((

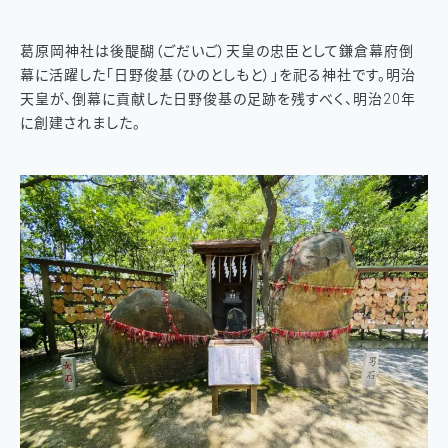
葛原岡神社は後醍醐（ごだいご）天皇の忠臣として鎌倉幕府倒
幕に活躍した「日野俊基（ひのとしもと）」を祀る神社です。明治
天皇が、倒幕に貢献した日野俊基の足跡を残すべく、明治20年
に創建されました。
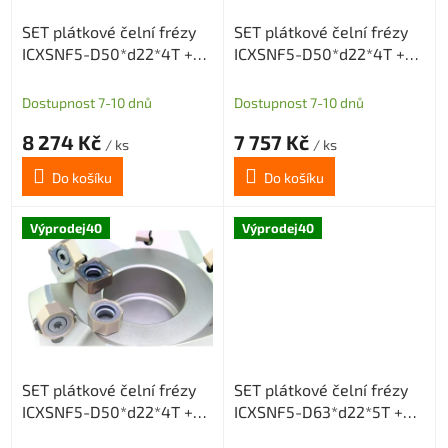
o
SET plátkové čelní frézy
SET plátkové čelní frézy
d
ICXSNF5-D50*d22*4T +
ICXSNF5-D50*d22*4T +
u
20 destiček (10 SNMX a 10
20 destiček SNMX
k
ONMX)
t
Dostupnost 7-10 dnů
Dostupnost 7-10 dnů
ů
8 274 Kč
7 757 Kč
/ ks
/ ks
Do košíku
Do košíku
Výprodej40
Výprodej40
SET plátkové čelní frézy
SET plátkové čelní frézy
ICXSNF5-D50*d22*4T +
ICXSNF5-D63*d22*5T +
20 destiček ONMX
20 destiček (10 SNMX a 10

))

(TASK TO CARRY OUT)
Retype all the data exactly; skip the pictures.

(FINISHED EXERCISE)
葛原岡神社は後醍醐（ごだいご）天皇の忠臣として鎌倉幕府倒
幕に活躍した「日野俊基（ひのとしもと）」を祀る神社です。明治
天皇が、倒幕に貢献した日野俊基の足跡を残すべく、明治20年
に創建されました。
o
SET plátkové čelní frézy
SET plátkové čelní frézy
d
ICXSNF5-D50*d22*4T +
ICXSNF5-D50*d22*4T +
u
20 destiček (10 SNMX a 10
20 destiček SNMX
k
ONMX)
t
Dostupnost 7-10 dnů
Dostupnost 7-10 dnů
ů
8 274 Kč
7 757 Kč
/ ks
/ ks
Do košíku
Do košíku
Výprodej40
Výprodej40
SET plátkové čelní frézy
SET plátkové čelní frézy
ICXSNF5-D50*d22*4T +
ICXSNF5-D63*d22*5T +
20 destiček ONMX
20 destiček (10 SNMX a 10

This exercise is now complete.